O fundo Leal depositou os R$ 15 milhões no FIP Arleen. No mesmo período, Dias Toffoli deixou formalmente a sociedade do resort.
O inquérito inicialmente esteve sob relatoria de Toffoli, mas, diante da repercussão das revelações e das menções ao seu nome nas mensagens analisadas pela PF, o ministro decidiu se afastar da condução do caso. A relatoria passou ao ministro André Mendonça, e a investigação segue sob sigilo, com acompanhamento da Procuradoria-Geral da República. Até o momento, não há denúncia formal apresentada contra Toffoli no âmbito do inquérito.

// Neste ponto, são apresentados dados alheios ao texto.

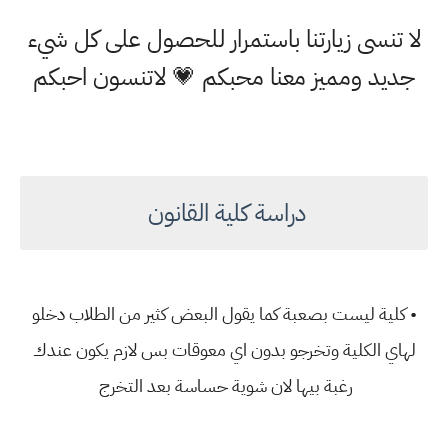
لا تنسى زيارتنا باستمرار للحصول على كل شيء
جديد ومميز معنا محبكم 💗 لاتنسون احبكم
دراسة كلية القانون
• كلية ليست بصعبة كما يقول البعض كثير من الطلاب دخلو
لهاي الكلية وتخرجو بدون اي معوقات بس لازم يكون عندك
رغبة بيها لان شوية حساسة بعد التخرج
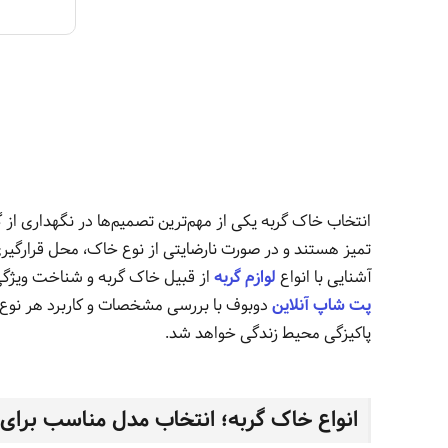
انتخاب خاک گربه یکی از مهم‌ترین تصمیم‌ها در نگهداری از گر
تمیز هستند و در صورت نارضایتی از نوع خاک، محل قرارگی
آشنایی با انواع
لوازم گربه
از قبیل خاک گربه و شناخت ویژگی‌
پت شاپ آنلاین
دوبوف با بررسی مشخصات و کاربرد هر نوع خ
پاکیزگی محیط زندگی خواهد شد.
انواع خاک گربه؛ انتخاب مدل مناسب برای 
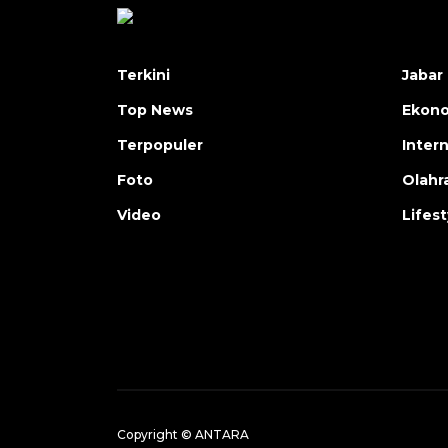
Terkini
Jabar 
Top News
Ekon
Terpopuler
Inter
Foto
Olahr
Video
Lifest
Copyright © ANTARA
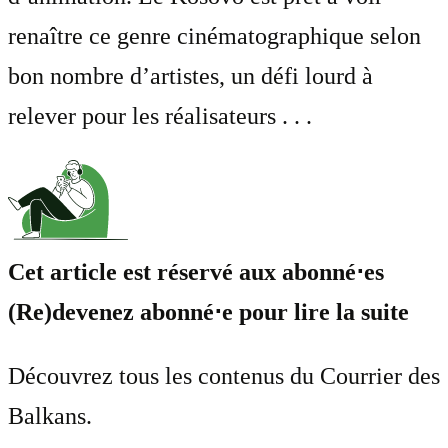
renaître ce genre cinématographique selon
bon nombre d’artistes, un défi lourd à
relever pour les réalisateurs . . .
Cet article est réservé aux abonné⋅es
(Re)devenez abonné⋅e pour lire la suite
Découvrez tous les contenus du Courrier des
Balkans.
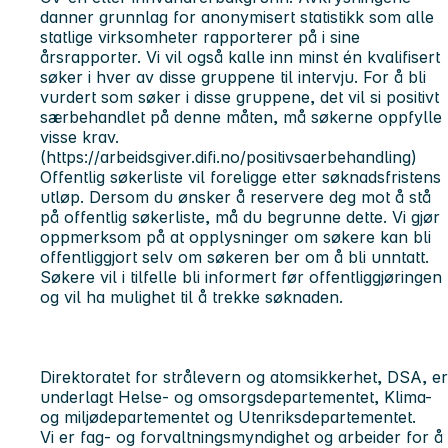
danner grunnlag for anonymisert statistikk som alle
statlige virksomheter rapporterer på i sine
årsrapporter. Vi vil også kalle inn minst én kvalifisert
søker i hver av disse gruppene til intervju. For å bli
vurdert som søker i disse gruppene, det vil si positivt
særbehandlet på denne måten, må søkerne oppfylle
visse krav.
(https://arbeidsgiver.difi.no/positivsaerbehandling)
Offentlig søkerliste vil foreligge etter søknadsfristens
utløp. Dersom du ønsker å reservere deg mot å stå
på offentlig søkerliste, må du begrunne dette. Vi gjør
oppmerksom på at opplysninger om søkere kan bli
offentliggjort selv om søkeren ber om å bli unntatt.
Søkere vil i tilfelle bli informert før offentliggjøringen
og vil ha mulighet til å trekke søknaden.
Direktoratet for strålevern og atomsikkerhet, DSA, er
underlagt Helse- og omsorgsdepartementet, Klima-
og miljødepartementet og Utenriksdepartementet.
Vi er fag- og forvaltningsmyndighet og arbeider for å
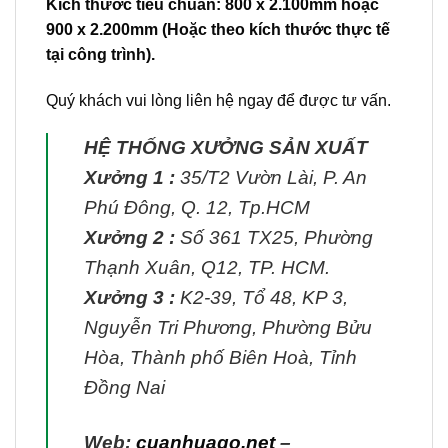
Kích thước tiêu chuẩn: 800 x 2.100mm hoặc
900 x 2.200mm (Hoặc theo kích thước thực tế
tại công trình).
Quý khách vui lòng liên hệ ngay để được tư vấn.
HỆ THỐNG XƯỞNG SẢN XUẤT
Xưởng 1 :
35/T2 Vườn Lài, P. An
Phú Đông, Q. 12, Tp.HCM
Xưởng 2 :
Số 361 TX25, Phường
Thạnh Xuân, Q12, TP. HCM.
Xưởng 3 :
K2-39, Tổ 48, KP 3,
Nguyễn Tri Phương, Phường Bửu
Hòa, Thành phố Biên Hoà, Tỉnh
Đồng Nai
Web:
cuanhuago.net
–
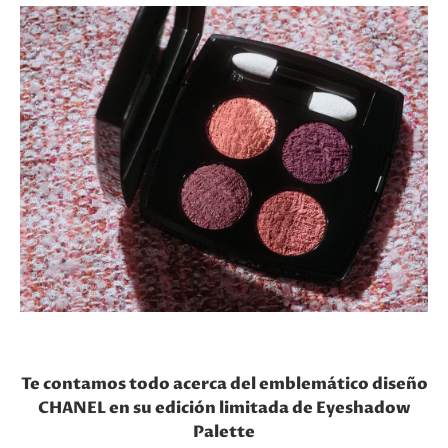
Te contamos todo acerca del emblemático diseño
CHANEL en su edición limitada de Eyeshadow
Palette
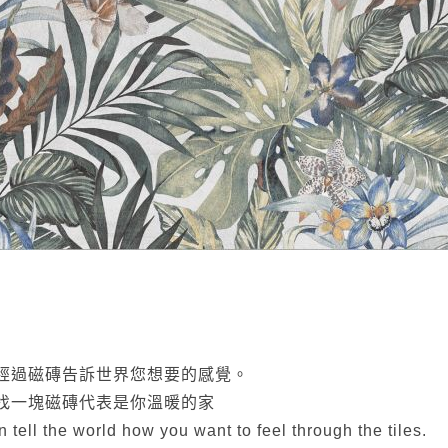
經過磁磚告訴世界您想要的感覺。
找一塊磁磚代表是你溫暖的家
 tell the world how you want to feel through the tiles.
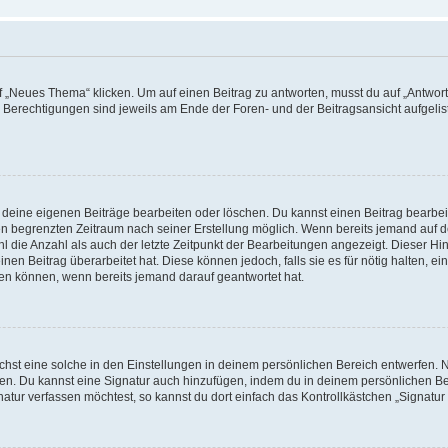
„Neues Thema“ klicken. Um auf einen Beitrag zu antworten, musst du auf „Antworte
e Berechtigungen sind jeweils am Ende der Foren- und der Beitragsansicht aufgeliste
r deine eigenen Beiträge bearbeiten oder löschen. Du kannst einen Beitrag bearbe
inen begrenzten Zeitraum nach seiner Erstellung möglich. Wenn bereits jemand auf de
 die Anzahl als auch der letzte Zeitpunkt der Bearbeitungen angezeigt. Dieser Hi
en Beitrag überarbeitet hat. Diese können jedoch, falls sie es für nötig halten, ei
hen können, wenn bereits jemand darauf geantwortet hat.
st eine solche in den Einstellungen in deinem persönlichen Bereich entwerfen. Na
eren. Du kannst eine Signatur auch hinzufügen, indem du in deinem persönlichen 
atur verfassen möchtest, so kannst du dort einfach das Kontrollkästchen „Signatu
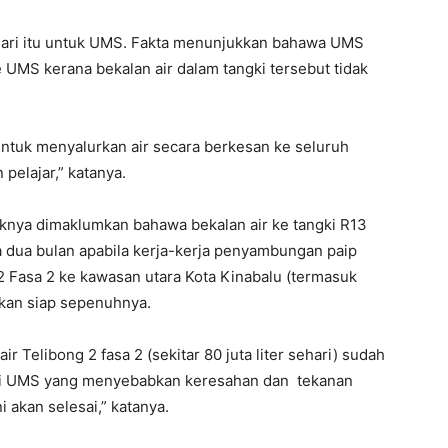
ehari itu untuk UMS. Fakta menunjukkan bahawa UMS
e UMS kerana bekalan air dalam tangki tersebut tidak
ntuk menyalurkan air secara berkesan ke seluruh
pelajar,” katanya.
aknya dimaklumkan bahawa bekalan air ke tangki R13
 dua bulan apabila kerja-kerja penyambungan paip
g 2 Fasa 2 ke kawasan utara Kota Kinabalu (termasuk
akan siap sepenuhnya.
 air Telibong 2 fasa 2 (sekitar 80 juta liter sehari) sudah
r di UMS yang menyebabkan keresahan dan tekanan
 akan selesai,” katanya.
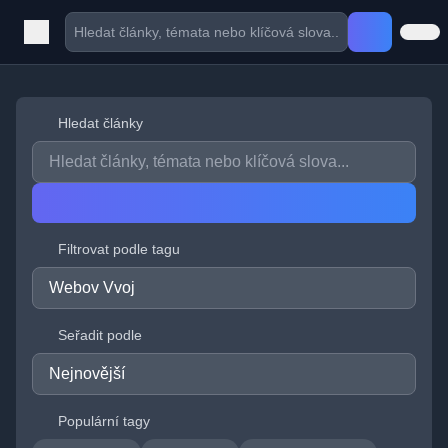
Hledat články
Filtrovat podle tagu
Seřadit podle
Populární tagy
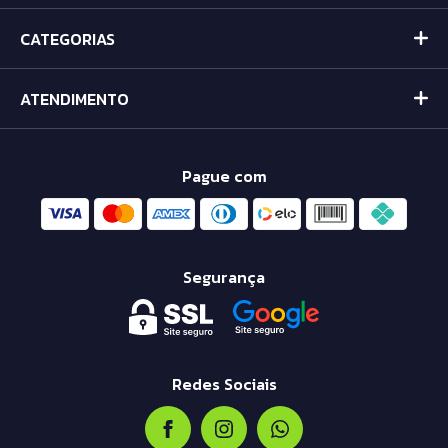
CATEGORIAS
ATENDIMENTO
Pague com
Segurança
Redes Sociais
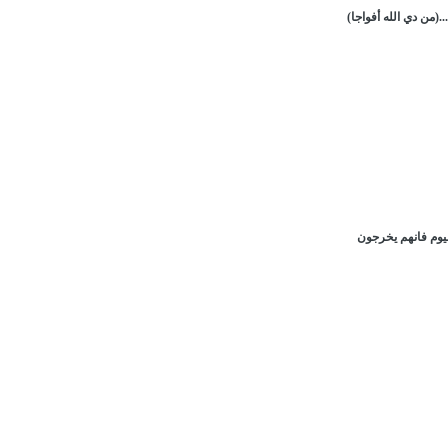
.(من دي الله أفواجا)
اليوم فانهم يخرجون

Em nota, o ministro afirmou que a empresa de sua família participou regularmente do empreendimento imobiliário e que todos os atos societários foram declarados às autoridades competentes. Toffoli declarou não ter recebido pagamentos diretos de Daniel Vorcaro ou de Fabiano Zettel, negou manter relação de amizade com o banqueiro e sustentou que sua atuação jurisdicional sempre observou os deveres de imparcialidade. Segundo a manifestação, a vinculação de seu nome decorre exclusivamente da participação societária formal da empresa familiar no resort.
A investigação da Polícia Federal busca esclarecer a regularidade da estrutura de fundos utilizada; a origem e a destinação dos R$ 35 milhões investidos no empreendimento; e eventuais conexões entre os aportes e decisões judiciais relacionadas ao Banco Master. O caso permanece sob sigilo judicial e em fase de diligências.